The expected output is the complete listing, copied word for word.

### DATASET RECORDS
__________________________________________________
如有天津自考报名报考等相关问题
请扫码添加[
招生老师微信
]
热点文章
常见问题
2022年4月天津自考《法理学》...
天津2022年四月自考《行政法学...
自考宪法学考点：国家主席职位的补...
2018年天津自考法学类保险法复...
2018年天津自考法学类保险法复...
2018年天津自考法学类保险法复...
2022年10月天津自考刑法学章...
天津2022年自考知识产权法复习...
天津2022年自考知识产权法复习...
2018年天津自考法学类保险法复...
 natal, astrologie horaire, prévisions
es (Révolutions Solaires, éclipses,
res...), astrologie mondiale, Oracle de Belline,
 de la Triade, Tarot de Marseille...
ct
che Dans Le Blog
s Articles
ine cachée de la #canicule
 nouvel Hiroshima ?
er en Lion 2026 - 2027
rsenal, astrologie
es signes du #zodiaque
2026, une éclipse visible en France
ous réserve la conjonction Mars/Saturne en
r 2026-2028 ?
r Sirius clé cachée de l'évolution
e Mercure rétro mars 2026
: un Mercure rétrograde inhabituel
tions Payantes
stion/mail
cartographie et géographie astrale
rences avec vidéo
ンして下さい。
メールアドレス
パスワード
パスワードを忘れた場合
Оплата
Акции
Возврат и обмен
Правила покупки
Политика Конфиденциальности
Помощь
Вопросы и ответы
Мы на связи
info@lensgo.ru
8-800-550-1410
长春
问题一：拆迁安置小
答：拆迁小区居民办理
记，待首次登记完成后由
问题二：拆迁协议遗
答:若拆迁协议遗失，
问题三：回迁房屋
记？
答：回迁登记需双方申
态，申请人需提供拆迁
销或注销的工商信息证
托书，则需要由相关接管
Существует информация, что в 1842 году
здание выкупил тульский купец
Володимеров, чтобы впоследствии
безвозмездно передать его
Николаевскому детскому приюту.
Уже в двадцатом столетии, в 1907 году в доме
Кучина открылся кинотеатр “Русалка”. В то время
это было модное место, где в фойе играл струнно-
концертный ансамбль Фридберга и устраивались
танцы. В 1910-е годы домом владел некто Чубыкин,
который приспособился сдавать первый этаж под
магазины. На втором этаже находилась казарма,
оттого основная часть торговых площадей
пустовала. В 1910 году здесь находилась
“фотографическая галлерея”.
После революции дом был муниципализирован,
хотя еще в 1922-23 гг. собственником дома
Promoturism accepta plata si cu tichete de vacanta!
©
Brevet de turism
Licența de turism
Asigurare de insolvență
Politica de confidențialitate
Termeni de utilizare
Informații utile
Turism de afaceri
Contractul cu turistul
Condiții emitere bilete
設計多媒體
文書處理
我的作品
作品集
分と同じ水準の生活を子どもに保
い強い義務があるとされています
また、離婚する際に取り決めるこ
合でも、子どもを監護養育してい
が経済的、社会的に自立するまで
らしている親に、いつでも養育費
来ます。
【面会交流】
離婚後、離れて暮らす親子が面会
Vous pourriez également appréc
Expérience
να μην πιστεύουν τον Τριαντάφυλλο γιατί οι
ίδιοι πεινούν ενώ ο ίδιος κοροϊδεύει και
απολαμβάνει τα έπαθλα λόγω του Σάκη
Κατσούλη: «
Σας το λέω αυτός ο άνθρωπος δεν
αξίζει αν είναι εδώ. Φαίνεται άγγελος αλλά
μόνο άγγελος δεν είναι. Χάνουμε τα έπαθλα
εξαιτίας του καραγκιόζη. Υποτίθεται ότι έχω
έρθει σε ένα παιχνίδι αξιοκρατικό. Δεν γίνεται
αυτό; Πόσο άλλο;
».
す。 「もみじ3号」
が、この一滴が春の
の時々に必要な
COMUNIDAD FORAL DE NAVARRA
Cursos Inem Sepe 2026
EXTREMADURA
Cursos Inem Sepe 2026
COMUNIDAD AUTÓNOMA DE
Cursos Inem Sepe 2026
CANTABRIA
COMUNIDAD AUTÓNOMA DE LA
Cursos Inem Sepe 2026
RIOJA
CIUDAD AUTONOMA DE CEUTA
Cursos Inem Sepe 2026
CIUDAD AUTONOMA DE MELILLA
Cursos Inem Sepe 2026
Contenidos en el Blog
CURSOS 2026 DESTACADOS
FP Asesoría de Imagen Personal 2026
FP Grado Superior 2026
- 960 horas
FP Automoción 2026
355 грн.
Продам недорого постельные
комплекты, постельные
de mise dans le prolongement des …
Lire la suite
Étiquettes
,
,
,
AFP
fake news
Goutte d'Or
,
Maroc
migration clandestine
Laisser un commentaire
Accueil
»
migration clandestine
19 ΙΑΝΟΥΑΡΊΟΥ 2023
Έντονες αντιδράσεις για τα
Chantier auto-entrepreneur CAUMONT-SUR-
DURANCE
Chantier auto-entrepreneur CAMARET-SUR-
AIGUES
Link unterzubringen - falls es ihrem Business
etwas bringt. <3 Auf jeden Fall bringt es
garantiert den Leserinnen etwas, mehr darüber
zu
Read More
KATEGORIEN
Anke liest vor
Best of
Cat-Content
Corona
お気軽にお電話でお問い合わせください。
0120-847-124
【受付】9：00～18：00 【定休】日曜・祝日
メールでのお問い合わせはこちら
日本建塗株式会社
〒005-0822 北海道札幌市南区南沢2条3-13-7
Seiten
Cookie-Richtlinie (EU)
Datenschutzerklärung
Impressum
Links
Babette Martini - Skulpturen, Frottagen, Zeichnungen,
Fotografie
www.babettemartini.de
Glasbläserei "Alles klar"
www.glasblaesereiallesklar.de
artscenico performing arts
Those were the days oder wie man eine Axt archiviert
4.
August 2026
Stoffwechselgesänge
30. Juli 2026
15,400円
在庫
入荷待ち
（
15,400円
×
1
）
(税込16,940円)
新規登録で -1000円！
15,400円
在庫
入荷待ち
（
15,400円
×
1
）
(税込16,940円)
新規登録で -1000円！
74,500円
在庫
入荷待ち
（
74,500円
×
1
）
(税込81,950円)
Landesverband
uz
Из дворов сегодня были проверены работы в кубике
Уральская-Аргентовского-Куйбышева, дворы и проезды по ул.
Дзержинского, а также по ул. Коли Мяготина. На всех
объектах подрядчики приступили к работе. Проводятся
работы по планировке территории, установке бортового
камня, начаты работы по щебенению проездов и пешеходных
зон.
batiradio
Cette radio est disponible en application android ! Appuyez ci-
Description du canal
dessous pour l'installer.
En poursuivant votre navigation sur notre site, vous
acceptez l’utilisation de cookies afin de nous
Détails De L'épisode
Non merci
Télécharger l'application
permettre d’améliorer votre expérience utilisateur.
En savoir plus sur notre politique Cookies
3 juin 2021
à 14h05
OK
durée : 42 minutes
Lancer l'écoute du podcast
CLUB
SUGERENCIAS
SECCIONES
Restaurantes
__________________________________________________
### WRITTEN ANSWER
如有天津自考报名报考等相关问题
请扫码添加[
招生老师微信
]
热点文章
常见问题
2022年4月天津自考《法理学》...
天津2022年四月自考《行政法学...
自考宪法学考点：国家主席职位的补...
2018年天津自考法学类保险法复...
2018年天津自考法学类保险法复...
2018年天津自考法学类保险法复...
2022年10月天津自考刑法学章...
天津2022年自考知识产权法复习...
天津2022年自考知识产权法复习...
2018年天津自考法学类保险法复...
 natal, astrologie horaire, prévisions
es (Révolutions Solaires, éclipses,
res...), astrologie mondiale, Oracle de Belline,
 de la Triade, Tarot de Marseille...
ct
che Dans Le Blog
s Articles
ine cachée de la #canicule
 nouvel Hiroshima ?
er en Lion 2026 - 2027
rsenal, astrologie
es signes du #zodiaque
2026, une éclipse visible en France
ous réserve la conjonction Mars/Saturne en
r 2026-2028 ?
r Sirius clé cachée de l'évolution
e Mercure rétro mars 2026
: un Mercure rétrograde inhabituel
tions Payantes
stion/mail
cartographie et géographie astrale
rences avec vidéo
ンして下さい。
メールアドレス
パスワード
パスワードを忘れた場合
Оплата
Акции
Возврат и обмен
Правила покупки
Политика Конфиденциальности
Помощь
Вопросы и ответы
Мы на связи
info@lensgo.ru
8-800-550-1410
长春
问题一：拆迁安置小
答：拆迁小区居民办理
记，待首次登记完成后由
问题二：拆迁协议遗
答:若拆迁协议遗失，
问题三：回迁房屋
记？
答：回迁登记需双方申
态，申请人需提供拆迁
销或注销的工商信息证
托书，则需要由相关接管
Существует информация, что в 1842 году
здание выкупил тульский купец
Володимеров, чтобы впоследствии
безвозмездно передать его
Николаевскому детскому приюту.
Уже в двадцатом столетии, в 1907 году в доме
Кучина открылся кинотеатр “Русалка”. В то время
это было модное место, где в фойе играл струнно-
концертный ансамбль Фридберга и устраивались
танцы. В 1910-е годы домом владел некто Чубыкин,
который приспособился сдавать первый этаж под
магазины. На втором этаже находилась казарма,
оттого основная часть торговых площадей
пустовала. В 1910 году здесь находилась
“фотографическая галлерея”.
После революции дом был муниципализирован,
хотя еще в 1922-23 гг. собственником дома
Promoturism accepta plata si cu tichete de vacanta!
©
Brevet de turism
Licența de turism
Asigurare de insolvență
Politica de confidențialitate
Termeni de utilizare
Informații utile
Turism de afaceri
Contractul cu turistul
Condiții emitere bilete
設計多媒體
文書處理
我的作品
作品集
分と同じ水準の生活を子どもに保
い強い義務があるとされています
また、離婚する際に取り決めるこ
合でも、子どもを監護養育してい
が経済的、社会的に自立するまで
らしている親に、いつでも養育費
来ます。
【面会交流】
離婚後、離れて暮らす親子が面会
Vous pourriez également appréc
Expérience
να μην πιστεύουν τον Τριαντάφυλλο γιατί οι
ίδιοι πεινούν ενώ ο ίδιος κοροϊδεύει και
απολαμβάνει τα έπαθλα λόγω του Σάκη
Κατσούλη: «
Σας το λέω αυτός ο άνθρωπος δεν
αξίζει αν είναι εδώ. Φαίνεται άγγελος αλλά
μόνο άγγελος δεν είναι. Χάνουμε τα έπαθλα
εξαιτίας του καραγκιόζη. Υποτίθεται ότι έχω
έρθει σε ένα παιχνίδι αξιοκρατικό. Δεν γίνεται
αυτό; Πόσο άλλο;
».
す。 「もみじ3号」
が、この一滴が春の
の時々に必要な
COMUNIDAD FORAL DE NAVARRA
Cursos Inem Sepe 2026
EXTREMADURA
Cursos Inem Sepe 2026
COMUNIDAD AUTÓNOMA DE
Cursos Inem Sepe 2026
CANTABRIA
COMUNIDAD AUTÓNOMA DE LA
Cursos Inem Sepe 2026
RIOJA
CIUDAD AUTONOMA DE CEUTA
Cursos Inem Sepe 2026
CIUDAD AUTONOMA DE MELILLA
Cursos Inem Sepe 2026
Contenidos en el Blog
CURSOS 2026 DESTACADOS
FP Asesoría de Imagen Personal 2026
FP Grado Superior 2026
- 960 horas
FP Automoción 2026
355 грн.
Продам недорого постельные
комплекты, постельные
de mise dans le prolongement des …
Lire la suite
Étiquettes
,
,
,
AFP
fake news
Goutte d'Or
,
Maroc
migration clandestine
Laisser un commentaire
Accueil
»
migration clandestine
19 ΙΑΝΟΥΑΡΊΟΥ 2023
Έντονες αντιδράσεις για τα
Chantier auto-entrepreneur CAUMONT-SUR-
DURANCE
Chantier auto-entrepreneur CAMARET-SUR-
AIGUES
Link unterzubringen - falls es ihrem Business
etwas bringt. <3 Auf jeden Fall bringt es
garantiert den Leserinnen etwas, mehr darüber
zu
Read More
KATEGORIEN
Anke liest vor
Best of
Cat-Content
Corona
お気軽にお電話でお問い合わせください。
0120-847-124
【受付】9：00～18：00 【定休】日曜・祝日
メールでのお問い合わせはこちら
日本建塗株式会社
〒005-0822 北海道札幌市南区南沢2条3-13-7
Seiten
Cookie-Richtlinie (EU)
Datenschutzerklärung
Impressum
Links
Babette Martini - Skulpturen, Frottagen, Zeichnungen,
Fotografie
www.babettemartini.de
Glasbläserei "Alles klar"
www.glasblaesereiallesklar.de
artscenico performing arts
Those were the days oder wie man eine Axt archiviert
4.
August 2026
Stoffwechselgesänge
30. Juli 2026
15,400円
在庫
入荷待ち
（
15,400円
×
1
）
(税込16,940円)
新規登録で -1000円！
15,400円
在庫
入荷待ち
（
15,400円
×
1
）
(税込16,940円)
新規登録で -1000円！
74,500円
在庫
入荷待ち
（
74,500円
×
1
）
(税込81,950円)
Landesverband
uz
Из дворов сегодня были проверены работы в кубике
Уральская-Аргентовского-Куйбышева, дворы и проезды по ул.
Дзержинского, а также по ул. Коли Мяготина. На всех
объектах подрядчики приступили к работе. Проводятся
работы по планировке территории, установке бортового
камня, начаты работы по щебенению проездов и пешеходных
зон.
batiradio
Cette radio est disponible en application android ! Appuyez ci-
Description du canal
dessous pour l'installer.
En poursuivant votre navigation sur notre site, vous
acceptez l’utilisation de cookies afin de nous
Détails De L'épisode
Non merci
Télécharger l'application
permettre d’améliorer votre expérience utilisateur.
En savoir plus sur notre politique Cookies
3 juin 2021
à 14h05
OK
durée : 42 minutes
Lancer l'écoute du podcast
CLUB
SUGERENCIAS
SECCIONES
Restaurantes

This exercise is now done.